Of the cases, Hackett v. Commissioner, 1 Cir., 159 F.2d 121, seems directly in point and Judge Mahoney’s opinion wholly persuasive as to both the meaning of the statute and the value to be set upon a nonassignable annuity .contract. The suggested ground of distinction, that here retention of the policy by the employer cut off the acceleration privilege, cannot be accepted, since there does not appear to have been any such privilege in the annuity there considered; for no mention of the fact, or allusion of any kind to it, is made by the court. The same is true in Oberwinder v. Commissioner, 8 Cir., 147 F.2d 255, which also appears to be on all fours with this case. Similar results were reached in Hubbell v. Commissioner, 6 Cir., 150 F.2d 516, 161 A.L.R. 764, and by this court in Ward v. Commissioner, supra; for the reasons I have stated, the fact that the annuities in these cases were assignable should not make their purchase price any more accurate a gauge of their value than is the purchase price here. A like conclusion has been reached' with respect to insurance premiums, Commissioner of Internal Revenue v. Bonwit, 2 Cir., 87 F.2d 764, certiorari denied Bonwit v. Helvering, 302 U.S. 694, 58 S.Ct. 13, 82 L.Ed. 536, and amounts deposited in the federal Civil Service Retirement Fund, Miller v. Commissioner, 4 Cir., 144 F.2d 287; while no case supporting a lesser valuation has been discovered. True, in the Ward case we spoke of the failure of the taxpayer “to show that the contract was not worth as much as it cost.”, Surely there is nothing in this record to suggest anything different. Here there was even an official of the insurance company to testify to the somewhat ordinary nature of these contracts. That the parties actually got the particular provisions they desired *869for their purposes does not at all suggest that the policies were overpriced.

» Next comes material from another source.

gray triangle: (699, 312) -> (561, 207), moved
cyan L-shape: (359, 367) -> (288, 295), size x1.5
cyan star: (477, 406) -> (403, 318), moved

Hence unless these benefits are now taxed, this small group of top executives will be given a tax advantage not accruing to less fortunate or less well-advised persons. Such taxation should not be confused or rendered abortive by directions for valuation impossible of execution in any realistic way.

. This would call for dismissal at least of any claim for refund of the 1939 taxes. The special point as to the 1940 taxes appears to have been first raised in the appellee’s brief before us; as to this I should have been disposed to ask for further argument. On the basis of what is now before us, I am inclined to doubt the conclusion of the opinion that the additional compensation was not taxable in 1940. It was actually paid in 1940; moreover, the policy was issued in Hartford on December 28, 1940, and it was mailed from Philadelphia to the employer by an insurance agency corporation with which the employer had arranged for the contracts in a letter of December 31, 1940, enclosing the “contracts bought in the year 1940.”

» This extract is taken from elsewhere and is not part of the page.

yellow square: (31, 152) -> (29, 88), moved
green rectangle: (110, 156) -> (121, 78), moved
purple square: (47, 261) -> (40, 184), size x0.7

. The annuity contracts for the earlier years, 1936 and 1937, were actually delivered by the president to the taxpayer and the other annuitants, but were retrieved after counsel had advised this course.

. This was a tightly controlled corporation, so much so that the executives receiving the annuities and their families owned approximately 35. per cent of the voting stock, while the older officers and directors owned approximately 57 per cent. Hence there was never a sharp divergency of interest between these executives and their employer.